I went through this period where I was doing pen and ink drawings all the time in black and white. It was all consciously with the idea of getting out of it eventually. I just wanted to convince myself I could do it. I tried watercolors and didn't really like it, and started with acrylics in '89 and I liked them a lot.

I did a series of realistic paintings with the idea I'd move into more abstract work. The style I have now is what I've really always wanted to do. It balances realism and abstract to the point where I want it to be. For me it's just right.

I had this weird thing about the U-district and Bellevue then, not being able to stand being away from them, and after the breakthrough that subsided. There are places there that resembled the neighborhood in Schoffield barracks, and were reverberating. That area of the base looked like a suburban village.

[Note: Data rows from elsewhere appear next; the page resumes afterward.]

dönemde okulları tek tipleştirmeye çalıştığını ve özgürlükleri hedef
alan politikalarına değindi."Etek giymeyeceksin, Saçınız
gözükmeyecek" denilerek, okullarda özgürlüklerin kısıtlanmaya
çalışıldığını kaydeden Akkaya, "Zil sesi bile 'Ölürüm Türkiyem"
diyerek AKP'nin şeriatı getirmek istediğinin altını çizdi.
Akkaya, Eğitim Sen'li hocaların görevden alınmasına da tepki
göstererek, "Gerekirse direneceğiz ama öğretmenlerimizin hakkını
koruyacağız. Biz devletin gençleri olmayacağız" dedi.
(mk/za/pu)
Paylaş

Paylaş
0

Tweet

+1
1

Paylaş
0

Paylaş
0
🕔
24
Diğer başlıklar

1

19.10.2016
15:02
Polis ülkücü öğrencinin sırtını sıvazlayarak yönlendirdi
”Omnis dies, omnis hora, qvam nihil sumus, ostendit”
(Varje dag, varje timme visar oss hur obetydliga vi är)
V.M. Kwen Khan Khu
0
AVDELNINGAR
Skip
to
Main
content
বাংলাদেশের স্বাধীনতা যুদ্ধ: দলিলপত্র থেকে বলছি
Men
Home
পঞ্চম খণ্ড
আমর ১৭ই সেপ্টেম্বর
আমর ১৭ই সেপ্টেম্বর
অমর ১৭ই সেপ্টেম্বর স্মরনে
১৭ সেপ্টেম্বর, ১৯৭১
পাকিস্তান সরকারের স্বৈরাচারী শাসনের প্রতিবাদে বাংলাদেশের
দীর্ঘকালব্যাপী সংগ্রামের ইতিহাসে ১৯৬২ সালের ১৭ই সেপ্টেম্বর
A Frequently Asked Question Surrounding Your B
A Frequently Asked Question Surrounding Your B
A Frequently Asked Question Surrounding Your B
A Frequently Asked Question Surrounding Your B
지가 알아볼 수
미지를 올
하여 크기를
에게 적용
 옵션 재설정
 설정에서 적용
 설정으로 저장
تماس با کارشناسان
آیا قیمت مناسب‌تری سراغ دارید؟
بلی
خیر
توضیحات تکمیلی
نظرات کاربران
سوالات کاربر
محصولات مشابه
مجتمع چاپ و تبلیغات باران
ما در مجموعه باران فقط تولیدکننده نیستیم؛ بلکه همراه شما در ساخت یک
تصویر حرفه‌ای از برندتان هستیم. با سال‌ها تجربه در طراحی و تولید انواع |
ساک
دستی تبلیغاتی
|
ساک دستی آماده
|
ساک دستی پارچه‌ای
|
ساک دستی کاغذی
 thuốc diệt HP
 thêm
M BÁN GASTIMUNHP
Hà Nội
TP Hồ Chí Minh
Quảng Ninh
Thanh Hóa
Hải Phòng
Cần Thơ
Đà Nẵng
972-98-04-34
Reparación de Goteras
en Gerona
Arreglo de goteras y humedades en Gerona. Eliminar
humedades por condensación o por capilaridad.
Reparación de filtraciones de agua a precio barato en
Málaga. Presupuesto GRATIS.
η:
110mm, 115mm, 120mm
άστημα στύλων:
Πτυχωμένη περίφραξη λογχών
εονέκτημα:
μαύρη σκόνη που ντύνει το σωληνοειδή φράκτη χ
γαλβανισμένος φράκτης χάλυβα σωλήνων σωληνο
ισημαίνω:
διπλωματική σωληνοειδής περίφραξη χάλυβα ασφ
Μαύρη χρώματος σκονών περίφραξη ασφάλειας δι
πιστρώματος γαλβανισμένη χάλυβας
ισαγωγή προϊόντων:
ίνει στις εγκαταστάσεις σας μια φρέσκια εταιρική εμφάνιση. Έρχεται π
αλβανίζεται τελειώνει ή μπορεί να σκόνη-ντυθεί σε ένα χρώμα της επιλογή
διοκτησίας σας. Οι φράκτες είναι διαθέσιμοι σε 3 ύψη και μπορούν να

As I began to realize that it lost its hold on me and I could begin to leave it. Michael Howell offered to ride the bus to the Gallery with me, and talked me through a trip downtown. I started coming to the homeless art gallery on a regular basis.

It gave me a place where, first of all, that merging of the personalities could happen. You can't just do that without interacting with people. You have to let them come out and express themselves.

Also, the art does that too. The struggle to get the realism and abstract balance is also a struggle between my two personalities' way of expressing themselves together. The Gallery is a sort of a practice area, more than anything else.

It's also a sort of a place where I can do for other people what those Hawaiian guys did for me. They gave me a place to retire everyday where I could be a human being and not be afraid. I can see how important that is to somebody. So it gives me a good feeling about my life now and what I'm doing.